Back to the eventstream in Fabric
7- Eventstream – Add the destination of the data. KQL for us to complete the example proposed by Anushul Sharmas – Fig 7 – KQL
8 – Select Direct Ingestion and add the KQL database we created in Step 1. Fig 8 – Adding:
9 – The format sent is JSON, so create a new table with JSON format, and do not forget about the datatypes for that table and the JSON nested level of two. Fig 9- Json:
10. I also added the Spark Lakehouse as destiny for the Ingestion as an example. You should have at this point if you also added the Lakehouse, something similar to this. Feel free to add or not the Lakehouse. Fig 10 – eventstream:
Query the KQL Database
11. KQL – Now the cool part! Open your KQL Queryset and point to the KQL database created in Step 1. You can query using the example taken from the GitHub mentioned as it follows. The KQL queryset is one of the Real-Time Analytics options as you can see in Fig 11 KQuerySet, and results can be seen in Fig 12 – Kqlquery:
// ISS complete orbit
TABLENAME
|project iss_position_latitude,iss_position_longitude,timestamp
| render scatterchart with ( kind=map )
Back to the eventstream in Fabric
12. Eventstream – Now let’s use the eventstream to send a notification every time the longitude is between 20 and 30 or maybe when the ISS is in a range close to where you live, your choice. Back to the evenstream, create a new destiny for Reflex.

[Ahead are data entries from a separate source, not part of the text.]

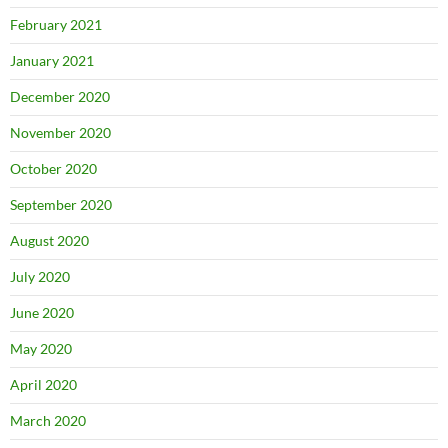
February 2021
January 2021
December 2020
November 2020
October 2020
September 2020
August 2020
July 2020
June 2020
May 2020
April 2020
March 2020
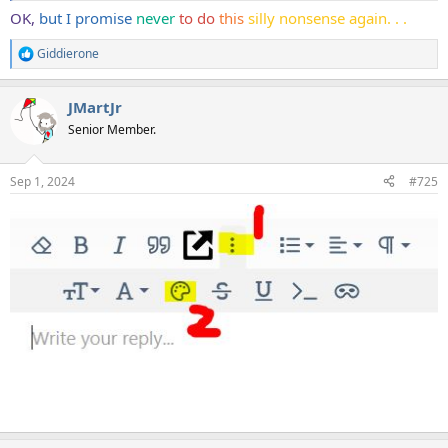
OK,
but I promise
never
to do
this
silly nonsense again. . .
Giddierone
R
e
a
JMartJr
c
t
Senior Member.
i
o
n
Sep 1, 2024
#725
s
:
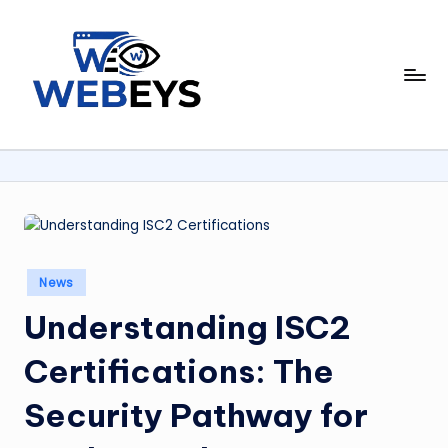
Skip
to
W
content
Your
Daily
e
Dose
b
of
Online
e
News
y
s
Posted
News
in
Understanding ISC2
Certifications: The
Security Pathway for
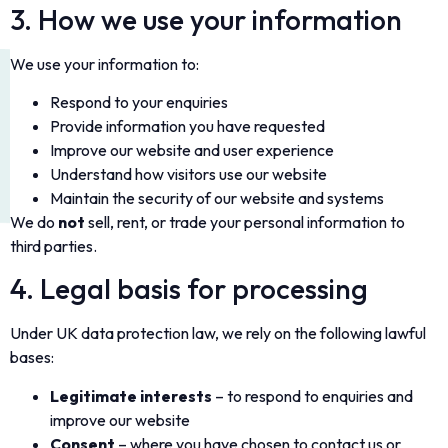
3. How we use your information
We use your information to:
Respond to your enquiries
Provide information you have requested
Improve our website and user experience
Understand how visitors use our website
Maintain the security of our website and systems
We do
not
sell, rent, or trade your personal information to
third parties.
4. Legal basis for processing
Under UK data protection law, we rely on the following lawful
bases:
Legitimate interests
– to respond to enquiries and
improve our website
Consent
– where you have chosen to contact us or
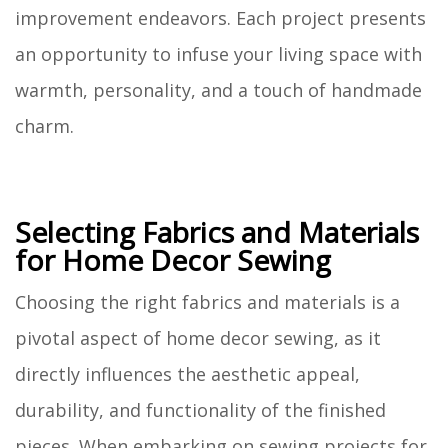
improvement endeavors. Each project presents
an opportunity to infuse your living space with
warmth, personality, and a touch of handmade
charm.
Selecting Fabrics and Materials
for Home Decor Sewing
Choosing the right fabrics and materials is a
pivotal aspect of home decor sewing, as it
directly influences the aesthetic appeal,
durability, and functionality of the finished
pieces. When embarking on sewing projects for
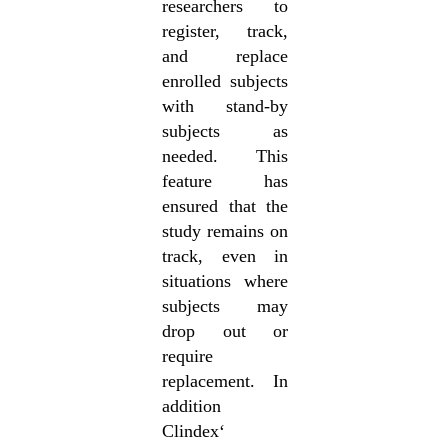
researchers to
register, track,
and replace
enrolled subjects
with stand-by
subjects as
needed. This
feature has
ensured that the
study remains on
track, even in
situations where
subjects may
drop out or
require
replacement. In
addition
Clindex‘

Add a new source: Reflex – Fig 13 reflex
12 – Open your workspace and list the objects that are inside of it. Look for reflex, the new one that you just created – Fig 14 Workspace_Reflex:
Inside of Reflex/ Data Activator in Fabric – <Preview>
13- Reflex – Create a new object to configure the trigger of some actions into the design mode – Fig 15 newObject:
14 – Longitude will be the option chosen since the goal is to be notified every time the Longitude is in a certain range – Fig 16 Longitude:
15 – The next step is the action configuration – Fig 17 Action. Configure the Range or if you want a different action, use the filter to define it:
16 – Once the action is saved you can start the trigger and also send a test to check the results as for example – Fig 18 Example:
Follow some references for the Data activator:
https://learn.microsoft.com/en-us/fabric/data-activator/data-activator-assign-data-objects
https://learn.microsoft.com/en-us/fabric/data-activator/data-activator-create-triggers-design-mode
https://learn.microsoft.com/en-us/fabric/data-activator/data-activator-detection-conditions
https://learn.microsoft.com/en-us/fabric/data-activator/data-activator-limitations
Summary: By employing the provided example from Anshul Sharma – Senior Program Manager from Microsoft, available in GitHub anshulsharmas/fabric-iss-demo: Monitoring International Space Station with Microsoft Fabric (github.com), we successfully implemented a comprehensive solution within Fabric. Utilizing the Open Notify API’s documentation for International Space Station (ISS) position data extraction, we employed a Python script to gather this information. Subsequently, the data was transmitted to the event stream and further forwarded to a Kusto Query Language (KQL) database. Through querying this database, we were able to generate a map illustrating the ISS’s current location. Last but not least we also configure notifications using the Data Activator.